However, you might consider:

• creating new loop_vector class, if you use this kind of functionality enough
• using list if you perform many deletions (or few deletions (not from end, that's simple pop_back) but large array)

If your container (NSMutableArray or whatever) is not list, but vector (i.e. resizable array), you most definitely don't want to delete items one by one, but whole range (e.g. std::vector's erase(begin, end)!

Edit: reacting to comment, to fully realize what must be done by vector, if you erase element other than the last one: it must copy all values after that element (e.g. 1000 items in array, you erase first, 999x copying (moving) of item, that is very costly).
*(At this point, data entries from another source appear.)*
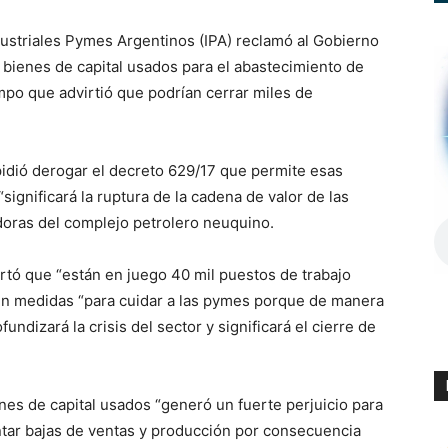
striales Pymes Argentinos (IPA) reclamó al Gobierno
e bienes de capital usados para el abastecimiento de
mpo que advirtió que podrían cerrar miles de
 pidió derogar el decreto 629/17 que permite esas
ignificará la ruptura de la cadena de valor de las
doras del complejo petrolero neuquino.
rtó que “están en juego 40 mil puestos de trabajo
quen medidas “para cuidar a las pymes porque de manera
ndizará la crisis del sector y significará el cierre de
nes de capital usados “generó un fuerte perjuicio para
ntar bajas de ventas y producción por consecuencia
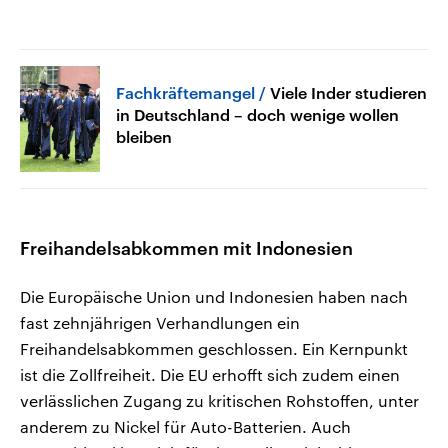
Fachkräftemangel
Viele Inder studieren
in Deutschland – doch wenige wollen
bleiben
Freihandelsabkommen mit Indonesien
Die Europäische Union und Indonesien haben nach
fast zehnjährigen Verhandlungen ein
Freihandelsabkommen geschlossen. Ein Kernpunkt
ist die Zollfreiheit. Die EU erhofft sich zudem einen
verlässlichen Zugang zu kritischen Rohstoffen, unter
anderem zu Nickel für Auto-Batterien. Auch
Example:

#include <iostream>
#include <vector>
#include <ctime>
using namespace std;

int main()
{
    clock_t start, end;

    vector<int> vec;
    const int items = 64 * 1024;
    cout << "using " << items << " items in vector\n";

    for (size_t i = 0; i < items; ++i) vec.push_back(i);    

    start = clock();
    while (!vec.empty()) vec.erase(vec.begin());
    end = clock();

    cout << "Inefficient method took: " 
        << (end - start) * 1.0 / CLOCKS_PER_SEC << " ms\n";

    for (size_t i = 0; i < items; ++i) vec.push_back(i);    

    start = clock();
    vec.erase(vec.begin(), vec.end());
    end = clock();

    cout << "Efficient method took: " 
        << (end - start) * 1.0 / CLOCKS_PER_SEC << " ms\n";

    return 0;
}

Produces output:

using 65536 items in vector
Inefficient method took: 1.705 ms
Efficient method took: 0 ms

Note it's very easy to get inefficient, look e.g. have at http://www.cplusplus.com/reference/stl/vector/erase/